奇犽低头看了一眼,好家伙,亚提拉直接抱着膝盖在那里神游。眼睛盯着地面,瞳孔微微放大,呼吸又浅又急——别是给整解离了吧?他幼时蛰伏期间见过任务目标发作时的样子,和这个有点像。那时候他还不懂什么叫“创伤后应激”,只知道目标突然就不动了,像一尊被抽走灵魂的蜡像。
现在他懂了。他看着亚提拉那副样子,忽然觉得有点烦——自己刚才那些话是不是说太重了,她心理承受能力怎么这么差劲。是太在乎还是灾难性思维?
“起开。”
嘴上嫌弃,手却伸了过去。五指扣住她的手腕,往上一提。动作不算温柔,但力道控制得刚好——刚好够她借力站起来,刚好够她站稳,刚好够她在重心不稳的时候不至于再摔回去。
亚提拉借势站起来,膝盖还发着软,脑子却在那一瞬间高速运转。她看见奇犽偏过头,耳尖有一点不太自然的红——不知道是气的还是别的什么。
她必须打圆场。
“抱歉,刚刚是我演的啦!演技如何?”
声音故作轻快,尾音上扬,像在分享一个得意的小把戏。她甚至挤出一个“怎么样我厉害吧”的笑容,双手叉腰,试图把刚才那一跪重新定义为一场即兴表演。叉腰的姿势是她从电视剧里学的——主角们心虚的时候都这样,好像把腰杆挺直了,底气就能从脚底板灌上来。
奇犽转过头,那双猫一样的眼睛盯着她,没说话。他的视线从她的脸移到她的膝盖——裤子上还沾着灰,跪出来的。两个圆圆的灰印,像两只沉默的眼睛,一左一右,正好对着他的方向。又从膝盖移回她横瞳的眼睛。

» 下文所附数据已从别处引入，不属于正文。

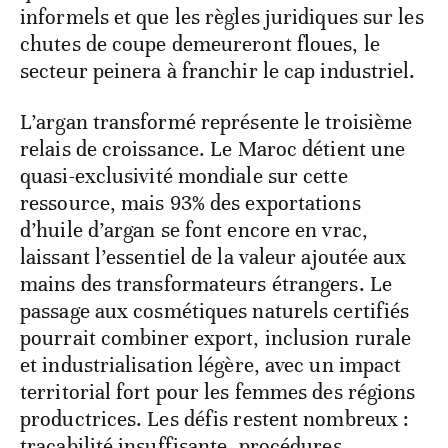
informels et que les règles juridiques sur les
chutes de coupe demeureront floues, le
secteur peinera à franchir le cap industriel.
L’argan transformé représente le troisième
relais de croissance. Le Maroc détient une
quasi-exclusivité mondiale sur cette
ressource, mais 93% des exportations
d’huile d’argan se font encore en vrac,
laissant l’essentiel de la valeur ajoutée aux
mains des transformateurs étrangers. Le
passage aux cosmétiques naturels certifiés
pourrait combiner export, inclusion rurale
et industrialisation légère, avec un impact
territorial fort pour les femmes des régions
productrices. Les défis restent nombreux :
traçabilité insuffisante, procédures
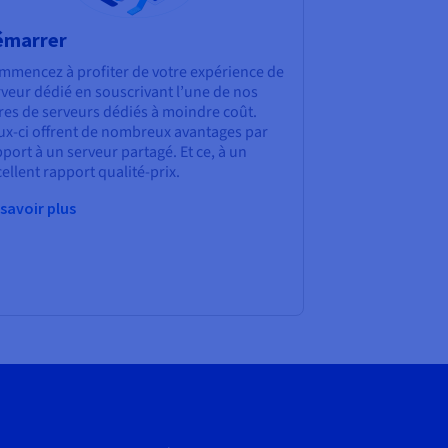
émarrer
mmencez à profiter de votre expérience de
veur dédié en souscrivant l’une de nos
res de serveurs dédiés à moindre coût.
ux-ci offrent de nombreux avantages par
port à un serveur partagé. Et ce, à un
ellent rapport qualité-prix.
 savoir plus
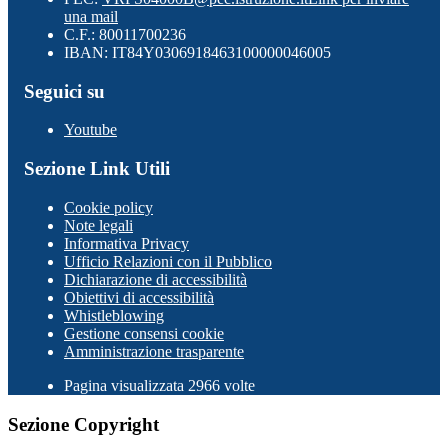
una mail
C.F.: 80011700236
IBAN: IT84Y0306918463100000046005
Seguici su
Youtube
Sezione Link Utili
Cookie policy
Note legali
Informativa Privacy
Ufficio Relazioni con il Pubblico
Dichiarazione di accessibilità
Obiettivi di accessibilità
Whistleblowing
Gestione consensi cookie
Amministrazione trasparente
Pagina visualizzata
2966
volte
Sezione Copyright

这么一看确实有点落魄恶魔的味道了——就是那种被封印了千年、刚解封就被小学生暴打的菜鸡魔王。
世人都说山羊是恶魔,殊不知人类才是最大的恶,反倒把自己的恶行推到山羊头上。
“你再演一个我看看。”他也不知道在置什么气,好不容易把她从龟壳里逼出来结果她看气氛又缩回去了——那他和小杰岂不是白配合了?
“……什么?”
“再跪一个。现在。演给我看。”奇犽把手插回口袋,往后退了半步,留出空间,“你不是说是演的吗?那再演一次。我看看你能不能在零点五秒内跪出刚才那个效果——眼泪在眼眶里打转但不掉下来,额头贴手背的弧度,还有那个声音。‘求你了’,那个颤音。你演一个我看看。”
奇犽先前把她的丑态尽收眼底。
亚提拉张了张嘴,没说出话。刚才那一跪,她自己都不知道是怎么发生的。身体比大脑先动,膝盖比理智先着地。那不是演技,那是条件反射。

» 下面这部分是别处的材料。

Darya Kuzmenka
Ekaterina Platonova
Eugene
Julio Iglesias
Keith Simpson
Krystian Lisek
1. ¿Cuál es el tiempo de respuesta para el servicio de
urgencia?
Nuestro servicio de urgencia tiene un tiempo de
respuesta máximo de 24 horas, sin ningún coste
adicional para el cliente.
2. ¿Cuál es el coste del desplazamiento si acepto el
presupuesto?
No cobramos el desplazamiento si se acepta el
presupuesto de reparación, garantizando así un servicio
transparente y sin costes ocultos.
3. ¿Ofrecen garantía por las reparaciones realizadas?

她先前跪了多少次?她记不清了。小时候跪着求母父别吵架了,跪着求父亲别摔东西,跪着求他们别拿刀互砍。还有就是惩罚式的跪,大多为了数学没考满分或者她没顺着长辈这种鸡毛蒜皮的小事。
后来不跪了——因为膝盖软了,给她跪出关节损伤了。她学会了用“交易”代替“哀求”。用“我有用”代替“求你要我”。
成年后的行为模式是幼时正反馈塑造的,她小时候跪可以换来安宁,她就以为跪能解决事情,或者说是解决问题的必要仪式,并且运用到奇犽身上。天啊,她把奇犽当做了什么?幻想中长辈的延伸吗?
奇犽一句“今后再也不要和我扯上关系”,把她这么多年搭建的防御工事全炸了。她来不及做交易,来不及算账,来不及思考“等价交换”的公式——她直接回到了那个最原始的状态。跪下去。抓住。不要走。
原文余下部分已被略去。